Tra gli approcci ai comportamenti compulsivi c’è quello di trattarli come dipendenze. La questione è complessa; se da un lato ci sono molte similitudini tra compulsione e addiction, la mancanza di una piacevole sostanza esterna suggerisce una diversità: uno che si mangia le unghie, a differenza di un tossico, produce da sè ciò di cui abbisogna. C’è poi una categoria a parte, le cui motivazioni sono psicologiche ma anche simboliche e forse universali: lo shopping compulsivo, altrimenti detto Dipendenza da Carte di Credito.
Questo fenomeno, molto diffuso negli Stati Uniti, si sta recentemente diffondendo anche da noi. Il modello può essere molto semplice: si opta per il rimborso rateizzato del debito, e poi semplicemente si usa la carta come se fosse un reddito aggiuntivo, accumulando rate senza fine. Poi c’è il modello americano, fisarmoniche di carte da usare a seconda del debito: più spettacolare ma non meno tragico.
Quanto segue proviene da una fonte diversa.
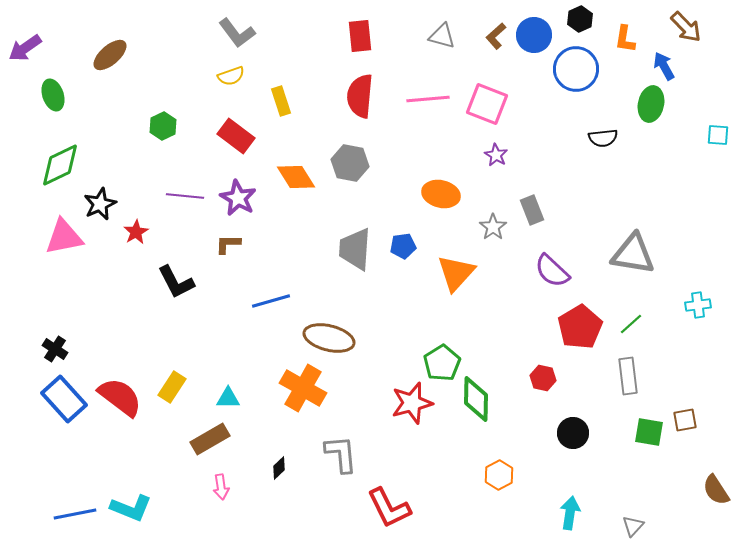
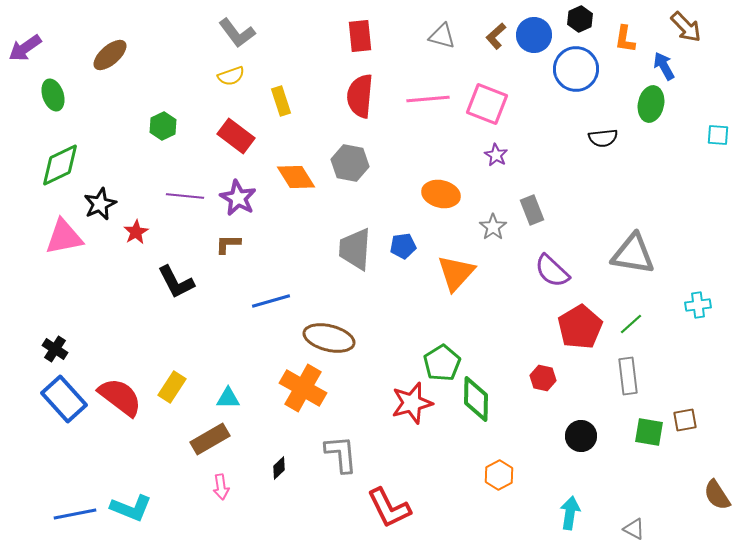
black circle at (573, 433): moved 8 px right, 3 px down
brown semicircle at (716, 490): moved 1 px right, 5 px down
gray triangle at (633, 526): moved 1 px right, 3 px down; rotated 45 degrees counterclockwise
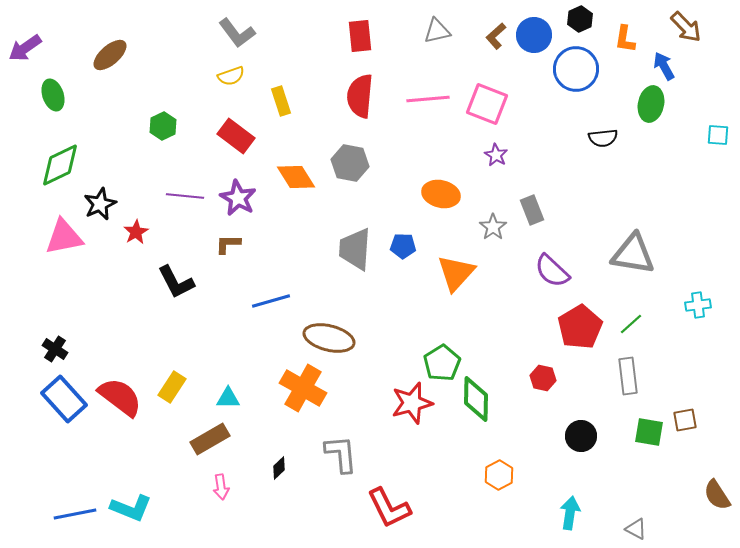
gray triangle at (442, 36): moved 5 px left, 5 px up; rotated 28 degrees counterclockwise
blue pentagon at (403, 246): rotated 10 degrees clockwise
gray triangle at (634, 529): moved 2 px right
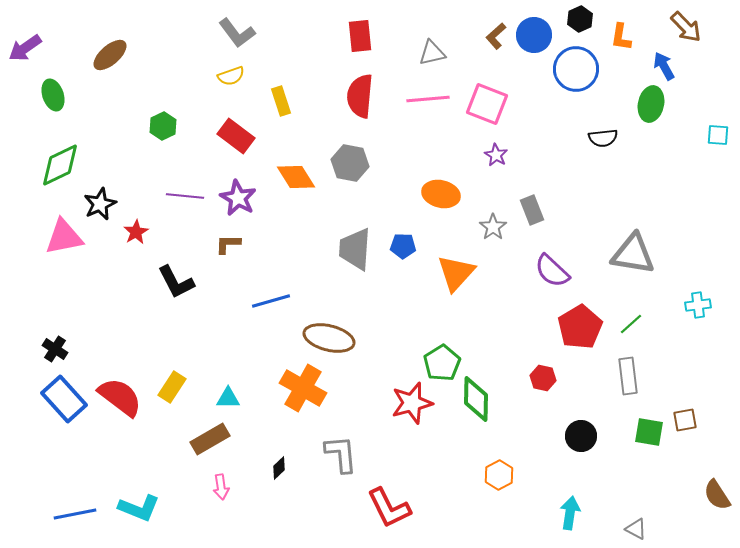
gray triangle at (437, 31): moved 5 px left, 22 px down
orange L-shape at (625, 39): moved 4 px left, 2 px up
cyan L-shape at (131, 508): moved 8 px right
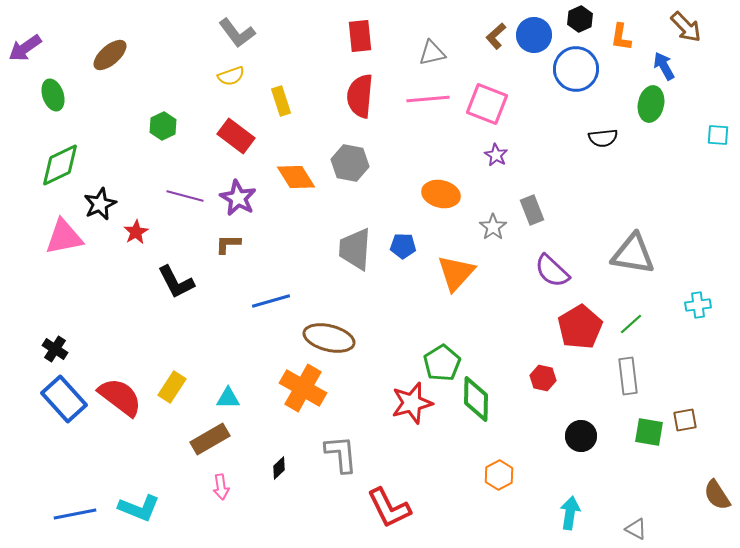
purple line at (185, 196): rotated 9 degrees clockwise
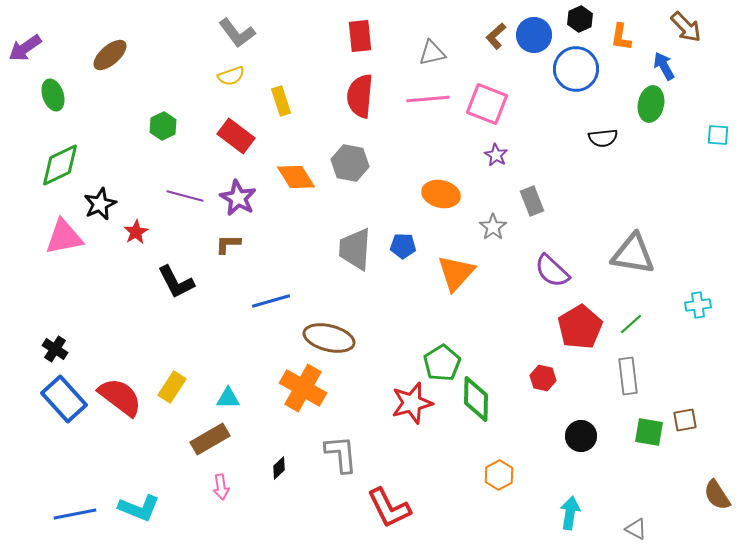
gray rectangle at (532, 210): moved 9 px up
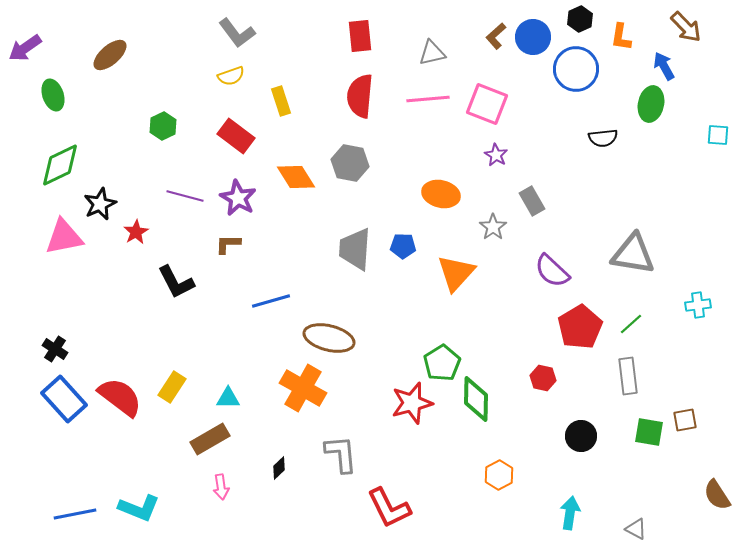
blue circle at (534, 35): moved 1 px left, 2 px down
gray rectangle at (532, 201): rotated 8 degrees counterclockwise
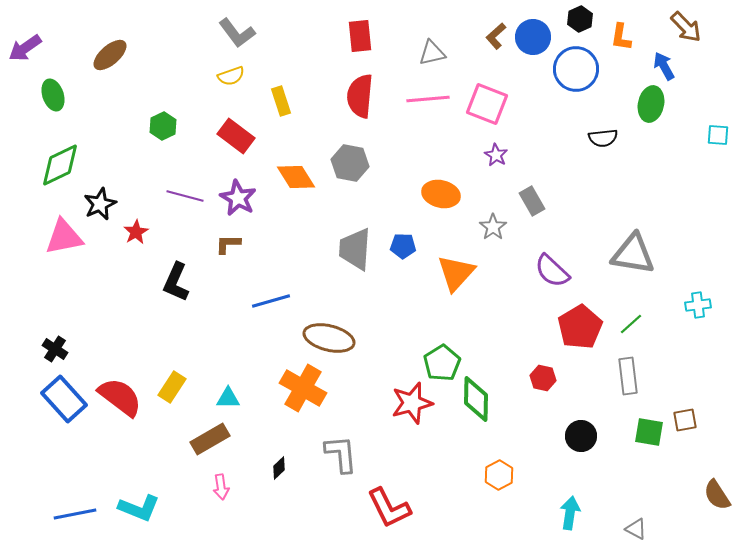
black L-shape at (176, 282): rotated 51 degrees clockwise
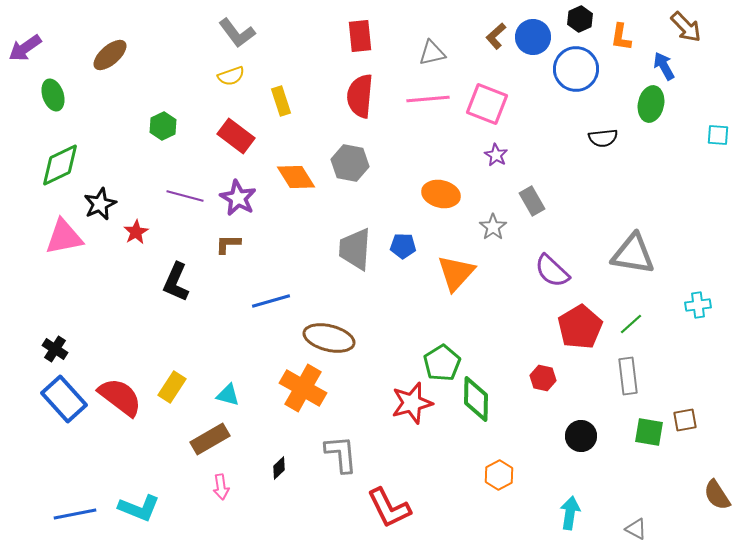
cyan triangle at (228, 398): moved 3 px up; rotated 15 degrees clockwise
Il dato sinistro è che solo pochi la usano per comperare il pane o fare fronte alla crisi. La gran parte invece spende in merci simboliche, usando denaro di sogno per consumi di sogno: tropici, Rolex, automobili, ristoranti. Uscirne pare non sia semplice; negli Usa c’è una rete di aiuto che si rivolge a chi ha questo problema.
Da un lato c’è chi cerca di risolvere il problema psicologico: su Amazon si va da “Credit Card Debt: It Can Cost You Your Life” di Susan Powell a “Born to Spend: How to Overcome Compulsive Spending” di Gloria Arenson. Il sito addictionrecov.org ha una pagina sul compulsive shopping con una lista di sintomi (“fare acquisti quando si è arrabbiati, delusi o spaventati”) e un numero verde. Qualcun altro è più drastico: “Distruggere tutte le carte, tranne una per le emergenze.”
Ma l’attacco sull’altro fronte è ben più massiccio; uno degli spam più comuni è “Credit problems? No problem!”. Servizi per aiutare ad uscirne? Proprio il contrario: “Car loans and financing for people with bad credit, no credit, past bankruptcies, ect. from Car-Loans-Financing-Bad-Credit.com!”